*** Opening of RECORD EXTRACTS ***

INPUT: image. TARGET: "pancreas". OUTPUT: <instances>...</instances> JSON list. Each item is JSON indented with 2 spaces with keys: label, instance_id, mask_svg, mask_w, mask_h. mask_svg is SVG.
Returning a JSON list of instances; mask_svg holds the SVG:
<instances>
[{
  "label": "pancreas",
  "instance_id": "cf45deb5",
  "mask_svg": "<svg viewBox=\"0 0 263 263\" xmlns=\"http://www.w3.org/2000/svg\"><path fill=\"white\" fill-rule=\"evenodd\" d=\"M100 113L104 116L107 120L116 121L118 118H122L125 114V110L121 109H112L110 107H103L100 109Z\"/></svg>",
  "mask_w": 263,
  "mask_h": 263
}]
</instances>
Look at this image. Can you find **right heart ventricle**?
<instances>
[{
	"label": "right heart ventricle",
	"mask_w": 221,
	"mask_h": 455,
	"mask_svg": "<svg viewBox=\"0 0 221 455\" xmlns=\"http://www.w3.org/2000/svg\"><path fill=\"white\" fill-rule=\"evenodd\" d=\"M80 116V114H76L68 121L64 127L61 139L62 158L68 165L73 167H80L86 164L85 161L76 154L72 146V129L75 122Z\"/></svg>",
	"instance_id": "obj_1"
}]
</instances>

*** Close of RECORD EXTRACTS ***
*** Opening of RECORD EXTRACTS ***

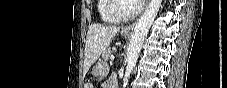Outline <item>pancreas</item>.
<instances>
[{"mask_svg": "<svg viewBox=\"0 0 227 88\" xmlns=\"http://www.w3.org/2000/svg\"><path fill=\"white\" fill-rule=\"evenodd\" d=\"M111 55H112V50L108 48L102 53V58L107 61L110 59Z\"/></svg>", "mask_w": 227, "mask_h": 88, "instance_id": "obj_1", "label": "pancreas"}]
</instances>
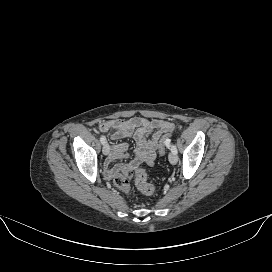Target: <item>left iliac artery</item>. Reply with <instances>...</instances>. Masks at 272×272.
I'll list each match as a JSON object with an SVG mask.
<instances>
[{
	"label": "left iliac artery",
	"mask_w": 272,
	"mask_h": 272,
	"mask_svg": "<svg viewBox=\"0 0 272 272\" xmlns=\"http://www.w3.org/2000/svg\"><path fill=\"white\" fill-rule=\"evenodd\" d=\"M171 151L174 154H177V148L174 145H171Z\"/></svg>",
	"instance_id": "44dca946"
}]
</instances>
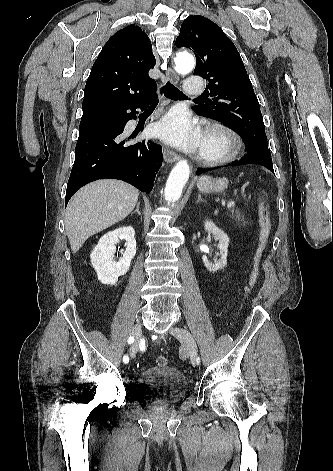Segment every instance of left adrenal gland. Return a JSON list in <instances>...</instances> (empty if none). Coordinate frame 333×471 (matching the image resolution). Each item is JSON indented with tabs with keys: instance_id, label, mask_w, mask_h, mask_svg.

*** Close of RECORD EXTRACTS ***
*** Opening of RECORD EXTRACTS ***

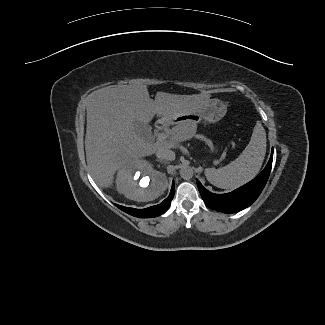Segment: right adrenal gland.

*** Close of RECORD EXTRACTS ***

● **THE PROBLEM**
Given the listing above, retype only the span of lines from the line with "Target: <item>left iliac" up to and including the line with "Segment every instance", exactly as it stands and without pictures.

● **RESPONSE**
Target: <item>left iliac artery</item>. Reply with <instances>...</instances>. Masks at 272×272.
I'll list each match as a JSON object with an SVG mask.
<instances>
[{
	"label": "left iliac artery",
	"mask_w": 272,
	"mask_h": 272,
	"mask_svg": "<svg viewBox=\"0 0 272 272\" xmlns=\"http://www.w3.org/2000/svg\"><path fill=\"white\" fill-rule=\"evenodd\" d=\"M171 151L174 154H177V148L174 145H171Z\"/></svg>",
	"instance_id": "44dca946"
}]
</instances>
Segment every instance of left adrenal gland. Return a JSON list in <instances>...</instances> (empty if none). Coordinate frame 333×471 (matching the image resolution). Each item is JSON indented with tabs with keys: instance_id, label, mask_w, mask_h, mask_svg.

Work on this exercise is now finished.